[To do]: Work through the data and say how many lines contain "学生姓名". The number alone is the answer.
(Beginning of Records for this task)
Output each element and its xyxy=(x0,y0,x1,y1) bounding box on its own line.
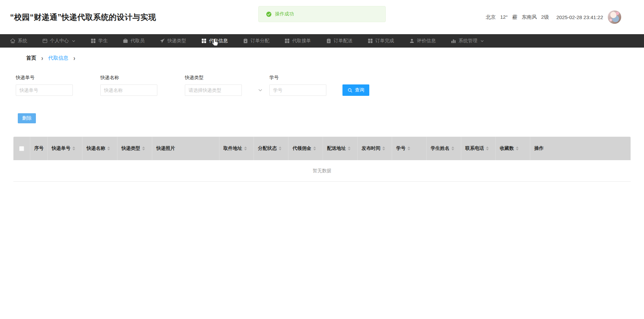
nav-item-label: 代取员 xyxy=(130,38,145,44)
column-label: 快递类型 xyxy=(121,145,140,151)
sort-icon[interactable] xyxy=(516,146,519,150)
sort-icon[interactable] xyxy=(279,146,281,150)
nav-item-express-type[interactable]: 快递类型 xyxy=(160,38,186,44)
nav-item-system[interactable]: 系统 xyxy=(10,38,27,44)
column-label: 联系电话 xyxy=(465,145,484,151)
nav-item-order-complete[interactable]: 订单完成 xyxy=(368,38,394,44)
nav-item-personal-center[interactable]: 个人中心 xyxy=(42,38,75,44)
select-all-checkbox[interactable] xyxy=(19,146,24,151)
column-label: 分配状态 xyxy=(258,145,277,151)
column-header-student-name: 学生姓名 xyxy=(427,137,461,160)
breadcrumb-separator-icon: › xyxy=(41,55,43,62)
nav-item-review-info[interactable]: 评价信息 xyxy=(409,38,436,44)
nav-item-label: 订单配送 xyxy=(334,38,353,44)
breadcrumb: 首页›代取信息› xyxy=(0,48,644,61)
column-label: 快递照片 xyxy=(156,145,175,151)
column-header-express-name: 快递名称 xyxy=(83,137,117,160)
express-type-input[interactable] xyxy=(185,84,242,96)
nav-item-label: 系统管理 xyxy=(459,38,477,44)
send-icon xyxy=(160,38,165,44)
column-header-publish-time: 发布时间 xyxy=(358,137,392,160)
breadcrumb-separator-icon: › xyxy=(73,55,75,62)
weather-condition: 霾 xyxy=(512,14,517,20)
weather-city: 北京 xyxy=(486,14,496,20)
nav-item-order-delivery[interactable]: 订单配送 xyxy=(326,38,353,44)
nav-item-agents[interactable]: 代取员 xyxy=(123,38,145,44)
main-nav: 系统个人中心学生代取员快递类型代取信息订单分配代取接单订单配送订单完成评价信息系… xyxy=(0,34,644,48)
grid-icon xyxy=(284,38,290,44)
sort-icon[interactable] xyxy=(382,146,385,150)
breadcrumb-item-1[interactable]: 代取信息 xyxy=(48,55,68,61)
grid-icon xyxy=(368,38,373,44)
sort-icon[interactable] xyxy=(244,146,247,150)
sort-icon[interactable] xyxy=(486,146,489,150)
current-datetime: 2025-02-28 23:41:22 xyxy=(556,14,603,20)
weather-wind-level: 2级 xyxy=(541,14,549,20)
delete-button[interactable]: 删除 xyxy=(18,113,36,123)
column-label: 学生姓名 xyxy=(431,145,449,151)
filter-input-wrap xyxy=(269,84,326,96)
select-all-cell xyxy=(13,137,30,160)
column-header-express-photo: 快递照片 xyxy=(152,137,219,160)
column-header-favorites: 收藏数 xyxy=(496,137,530,160)
filter-group-tracking-no: 快递单号 xyxy=(16,75,100,96)
tracking-no-input[interactable] xyxy=(16,84,73,96)
column-header-seq: 序号 xyxy=(30,137,48,160)
briefcase-icon xyxy=(123,38,128,44)
chevron-down-icon xyxy=(72,39,75,43)
chevron-down-icon[interactable] xyxy=(258,88,263,92)
filter-group-express-name: 快递名称 xyxy=(100,75,185,96)
sort-icon[interactable] xyxy=(107,146,110,150)
nav-item-label: 快递类型 xyxy=(167,38,186,44)
student-no-input[interactable] xyxy=(269,84,326,96)
table-empty-row: 暂无数据 xyxy=(13,160,631,182)
column-header-phone: 联系电话 xyxy=(461,137,496,160)
sort-icon[interactable] xyxy=(348,146,351,150)
column-header-pickup-address: 取件地址 xyxy=(219,137,254,160)
weather-temperature: 12° xyxy=(500,14,508,20)
nav-item-students[interactable]: 学生 xyxy=(91,38,108,44)
filter-form: 快递单号快递名称快递类型学号查询 xyxy=(0,61,644,96)
sort-icon[interactable] xyxy=(72,146,75,150)
grid-icon xyxy=(91,38,96,44)
nav-item-label: 评价信息 xyxy=(417,38,436,44)
column-header-tracking-no: 快递单号 xyxy=(48,137,83,160)
column-header-assign-status: 分配状态 xyxy=(254,137,288,160)
clipboard-icon xyxy=(326,38,331,44)
sort-icon[interactable] xyxy=(313,146,316,150)
column-label: 快递单号 xyxy=(52,145,70,151)
search-icon xyxy=(347,88,353,93)
toast-text: 操作成功 xyxy=(275,11,294,17)
filter-label-tracking-no: 快递单号 xyxy=(16,75,100,81)
column-header-delivery-address: 配送地址 xyxy=(323,137,358,160)
nav-item-pickup-info[interactable]: 代取信息 xyxy=(201,38,228,44)
sort-icon[interactable] xyxy=(451,146,454,150)
nav-item-order-assign[interactable]: 订单分配 xyxy=(243,38,269,44)
page-title: “校园“财递通”快递代取系统的设计与实现 xyxy=(10,12,156,22)
user-avatar[interactable] xyxy=(608,10,621,24)
home-icon xyxy=(10,38,15,44)
header-right: 北京 12° 霾 东南风 2级 2025-02-28 23:41:22 xyxy=(486,10,621,24)
sort-icon[interactable] xyxy=(142,146,145,150)
clipboard-x-icon xyxy=(243,38,248,44)
data-table: 序号快递单号快递名称快递类型快递照片取件地址分配状态代领佣金配送地址发布时间学号… xyxy=(13,137,631,182)
filter-input-wrap xyxy=(185,84,242,96)
empty-text: 暂无数据 xyxy=(313,168,331,174)
column-label: 学号 xyxy=(396,145,406,151)
nav-item-pickup-accept[interactable]: 代取接单 xyxy=(284,38,311,44)
column-label: 代领佣金 xyxy=(292,145,311,151)
nav-item-label: 代取信息 xyxy=(209,38,228,44)
breadcrumb-item-0[interactable]: 首页 xyxy=(26,55,36,61)
column-header-student-no: 学号 xyxy=(392,137,427,160)
filter-label-student-no: 学号 xyxy=(269,75,326,81)
column-label: 配送地址 xyxy=(327,145,346,151)
grid-icon xyxy=(201,38,207,44)
window-icon xyxy=(42,38,48,44)
search-button[interactable]: 查询 xyxy=(342,84,369,96)
sort-icon[interactable] xyxy=(408,146,410,150)
express-name-input[interactable] xyxy=(100,84,157,96)
column-header-actions: 操作 xyxy=(530,137,631,160)
chart-icon xyxy=(451,38,456,44)
nav-item-label: 系统 xyxy=(18,38,27,44)
nav-item-system-manage[interactable]: 系统管理 xyxy=(451,38,484,44)
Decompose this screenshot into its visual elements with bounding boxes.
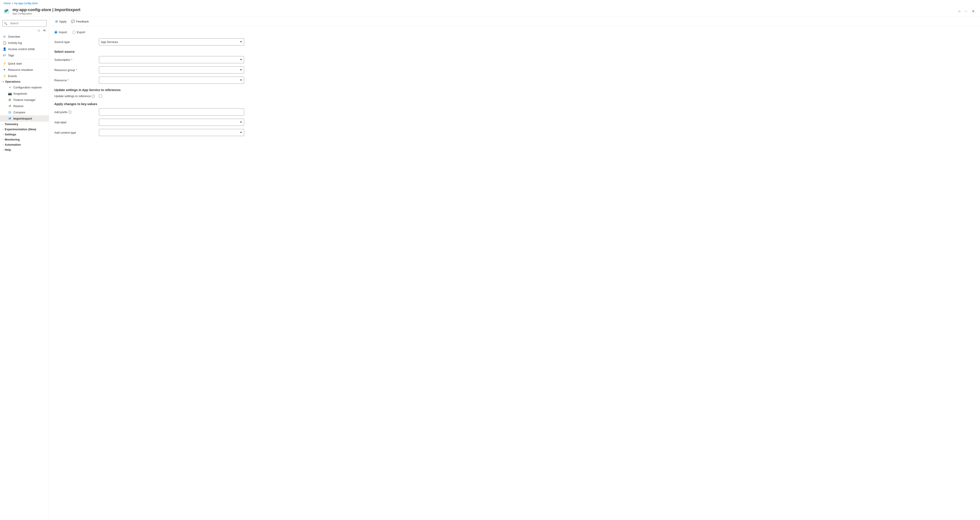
- sidebar-item-events[interactable]: ⚡ Events: [0, 73, 49, 79]
- import-radio[interactable]: [54, 31, 57, 34]
- sidebar-item-configuration-explorer[interactable]: ≡ Configuration explorer: [0, 84, 49, 91]
- sidebar-section-monitoring[interactable]: › Monitoring: [0, 137, 49, 142]
- update-settings-info-icon[interactable]: i: [92, 95, 95, 98]
- resource-group-label: Resource group *: [54, 68, 99, 72]
- export-radio[interactable]: [72, 31, 75, 34]
- sidebar-section-operations[interactable]: ▾ Operations: [0, 79, 49, 84]
- add-prefix-input[interactable]: [99, 108, 244, 116]
- subscription-required-marker: *: [71, 58, 72, 62]
- import-radio-option[interactable]: Import: [54, 30, 67, 34]
- monitoring-section-label: Monitoring: [5, 138, 20, 141]
- feedback-icon: 💬: [71, 20, 75, 23]
- sidebar-item-overview[interactable]: ⊙ Overview: [0, 33, 49, 40]
- more-button[interactable]: ···: [964, 8, 968, 14]
- subscription-select[interactable]: [99, 56, 244, 63]
- import-export-radio-group: Import Export: [54, 30, 244, 34]
- add-label-label: Add label: [54, 121, 99, 124]
- sidebar-item-compare[interactable]: ⊟ Compare: [0, 109, 49, 115]
- apply-changes-heading: Apply changes to key-values: [54, 102, 244, 106]
- sidebar-item-import-export[interactable]: ⇄ Import/export: [0, 115, 49, 122]
- sidebar-section-experimentation[interactable]: › Experimentation (New): [0, 127, 49, 132]
- resource-group-row: Resource group *: [54, 66, 244, 73]
- favorite-button[interactable]: ☆: [957, 8, 962, 14]
- experimentation-chevron-icon: ›: [3, 128, 3, 130]
- add-content-type-select[interactable]: [99, 129, 244, 136]
- sidebar-item-feature-manager[interactable]: ⊞ Feature manager: [0, 97, 49, 103]
- source-type-control: App Services Configuration File Azure Ap…: [99, 38, 244, 45]
- source-type-row: Source type App Services Configuration F…: [54, 38, 244, 45]
- resource-visualizer-icon: ✦: [3, 68, 6, 72]
- automation-section-label: Automation: [5, 143, 21, 146]
- resource-control: [99, 76, 244, 84]
- apply-icon: ⊞: [55, 20, 58, 23]
- sidebar-item-tags[interactable]: 🏷 Tags: [0, 52, 49, 58]
- subscription-row: Subscription *: [54, 56, 244, 63]
- apply-label: Apply: [59, 20, 67, 23]
- toolbar: ⊞ Apply 💬 Feedback: [49, 17, 980, 26]
- snapshots-icon: 📷: [8, 92, 11, 95]
- compare-icon: ⊟: [8, 110, 11, 114]
- add-label-control: [99, 119, 244, 126]
- help-chevron-icon: ›: [3, 148, 3, 151]
- export-radio-option[interactable]: Export: [72, 30, 85, 34]
- sidebar-controls: ◇ ≪: [0, 28, 49, 33]
- apply-button[interactable]: ⊞ Apply: [54, 19, 68, 24]
- sidebar-section-help[interactable]: › Help: [0, 147, 49, 152]
- subscription-control: [99, 56, 244, 63]
- source-type-select[interactable]: App Services Configuration File Azure Ap…: [99, 38, 244, 45]
- sidebar-section-telemetry[interactable]: › Telemetry: [0, 122, 49, 127]
- feedback-button[interactable]: 💬 Feedback: [69, 19, 91, 24]
- resource-select[interactable]: [99, 76, 244, 84]
- automation-chevron-icon: ›: [3, 143, 3, 146]
- sidebar-item-label-access-control: Access control (IAM): [8, 48, 35, 51]
- overview-icon: ⊙: [3, 35, 6, 38]
- content-area: ⊞ Apply 💬 Feedback Import Export: [49, 17, 980, 520]
- help-section-label: Help: [5, 148, 11, 151]
- sidebar-item-label-snapshots: Snapshots: [13, 92, 27, 95]
- sidebar-item-label-feature-manager: Feature manager: [13, 98, 36, 102]
- page-header-titles: my-app-config-store | Import/export App …: [13, 8, 954, 15]
- close-button[interactable]: ✕: [970, 8, 977, 14]
- config-explorer-icon: ≡: [8, 86, 11, 89]
- sidebar-item-activity-log[interactable]: 📋 Activity log: [0, 40, 49, 46]
- breadcrumb-resource[interactable]: my-app-config-store: [14, 2, 38, 5]
- search-input[interactable]: [8, 21, 45, 26]
- breadcrumb-home[interactable]: Home: [3, 2, 11, 5]
- sidebar-item-quick-start[interactable]: ⚡ Quick start: [0, 60, 49, 67]
- add-label-select[interactable]: [99, 119, 244, 126]
- sidebar-item-label-import-export: Import/export: [13, 117, 32, 120]
- sidebar-section-automation[interactable]: › Automation: [0, 142, 49, 147]
- select-source-heading: Select source: [54, 50, 244, 54]
- add-prefix-info-icon[interactable]: i: [68, 110, 72, 114]
- add-content-type-label: Add content type: [54, 131, 99, 134]
- monitoring-chevron-icon: ›: [3, 138, 3, 141]
- export-label: Export: [77, 30, 85, 34]
- add-content-type-control: [99, 129, 244, 136]
- sidebar-item-resource-visualizer[interactable]: ✦ Resource visualizer: [0, 67, 49, 73]
- import-export-icon: ⇄: [8, 117, 11, 120]
- telemetry-section-label: Telemetry: [5, 122, 18, 126]
- sidebar-item-restore[interactable]: ↺ Restore: [0, 103, 49, 109]
- update-settings-checkbox[interactable]: [99, 95, 102, 98]
- subscription-label: Subscription *: [54, 58, 99, 62]
- sidebar-section-settings[interactable]: › Settings: [0, 132, 49, 137]
- sidebar-item-snapshots[interactable]: 📷 Snapshots: [0, 91, 49, 97]
- pin-button[interactable]: ◇: [37, 28, 41, 32]
- add-content-type-row: Add content type: [54, 129, 244, 136]
- main-layout: 🔍 ◇ ≪ ⊙ Overview 📋 Activity log 👤 Access…: [0, 17, 980, 520]
- collapse-button[interactable]: ≪: [42, 28, 47, 32]
- add-prefix-label: Add prefix i: [54, 110, 99, 114]
- resource-group-select[interactable]: [99, 66, 244, 73]
- search-field-wrapper[interactable]: 🔍: [2, 20, 46, 27]
- feature-manager-icon: ⊞: [8, 98, 11, 102]
- experimentation-section-label: Experimentation (New): [5, 127, 36, 131]
- sidebar-item-label-tags: Tags: [8, 54, 14, 57]
- sidebar-item-label-overview: Overview: [8, 35, 20, 38]
- operations-chevron-icon: ▾: [3, 80, 4, 83]
- events-icon: ⚡: [3, 74, 6, 78]
- sidebar: 🔍 ◇ ≪ ⊙ Overview 📋 Activity log 👤 Access…: [0, 17, 49, 520]
- sidebar-item-access-control[interactable]: 👤 Access control (IAM): [0, 46, 49, 52]
- sidebar-item-label-events: Events: [8, 75, 17, 78]
- feedback-label: Feedback: [76, 20, 89, 23]
- resource-row: Resource *: [54, 76, 244, 84]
(End of Records for this task)
[The completed task]: 2